Yemen became significant to the international community after the September 11th terrorist attacks. Once reviled for its oppressive regime, the Bush administration provided military assistance to the country due to concerns that militants that had been flushed out in nearby Saudi Arabia had found refuge in that country. For the fight against terrorism to be successful, President Ali Abdullah Saleh needed to be supported at all cost, even it meant the Yemeni leader using the foreign assistance he received to suppress his own people.
Clearly the West cannot deny complicity in the gross misrule that has become characteristic of regimes in the Arab world and parts of Africa. In pursuit of very parochial political agenda, despotic regimes have been imposed on Africans. On the back of halting the spread of Communism, Prime Minister Patrice Lumuba was brutally murdered by President Mobutu Sese Seko at the instigation of Belgium.
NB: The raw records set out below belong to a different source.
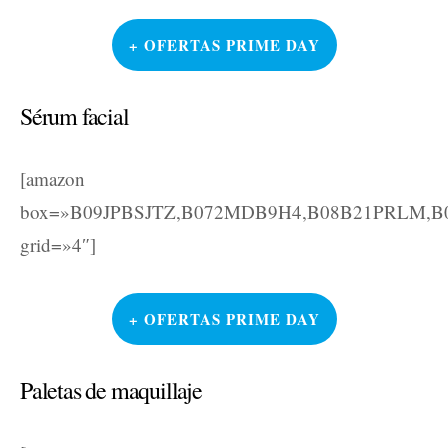
+ OFERTAS PRIME DAY
Sérum facial
[amazon
box=»B09JPBSJTZ,B072MDB9H4,B08B21PRLM,
grid=»4″]
+ OFERTAS PRIME DAY
Paletas de maquillaje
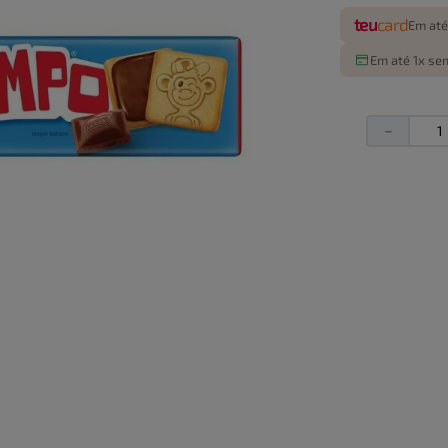
teu
card
Em até
Em até 1x sem
－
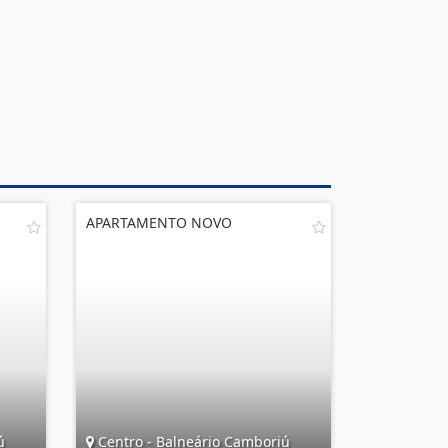
APARTAMENTO NOVO
ú
Centro - Balneário Camboriú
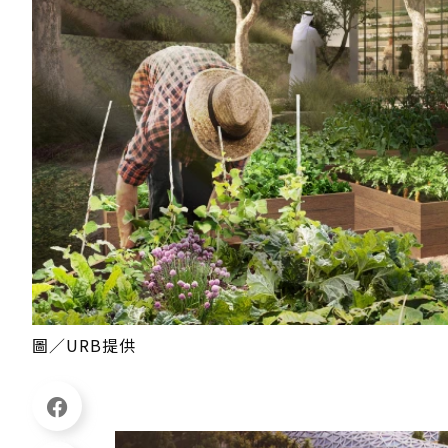
圖／URB提供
For more than two decades, this dictator impoverished his people whiles becoming a darling boy of the West. President John F. Kennedy referred to this man as “a great friend of the American people”. In Belgium, President Mobutu was a regular guest of King Leopold. In Ivory Coast President Houphouet Boigny made himself life President and imposed a one party state on the country. Throughout his life, he was a friend of the French and Americans. Interestingly enough, next door, the Central Intelligence Agency (CIA) overthrew Kwame Nkrumah for making himself life president and creating a one party state. Down south in Angola, the American CIA provided support for rebels fighting the regime of Eduardo dos Santos because he was deemed to be communist. That support led to one of Africa’s most intractable civil wars, ending only with the death of rebel leader Jonas Savimbi. Why were the Bush and Obama administrations prepared to cope with the political and religious intolerance in countries like Saudi Arabia, Egypt and Tunisia but were quick to impose sanctions on Zimbabwe for the same “offences”? Why has the Obama administration been quick to condemn the attack on gays and lesbians in Uganda and Zimbabwe but continue to remain silent over the repression of Christians, gays and lesbians in Saudi Arabia?
Unfortunately, Africa has never learnt its lessons as evidenced by the approach that ECOWAS and AU have adopted to deal with the Ivorian crisis. The need for an African response is an absolute imperative. Africans do not need France, the US and Britain, under the guise of international assistance, to dictate any response planned by the African Union to deal with the Ivorian crisis. It is disappointing that already a Presidential delegation has gone to Europe to “confer” with the “international community”. The obvious question is: what interest does the West have in the Ivorian crisis?
The inferno in the Arab world is a clear statement to the west to back off Arabian affairs. The people are clearly making a case for participatory decision-making in national affairs. They have shown that they are more than capable of punishing regimes that ignore their interests in favour of Western powers. The next destination of this wave of revolution is unknown. But what is certain is that by now despotic regimes in Africa are watching and listening with baited breath.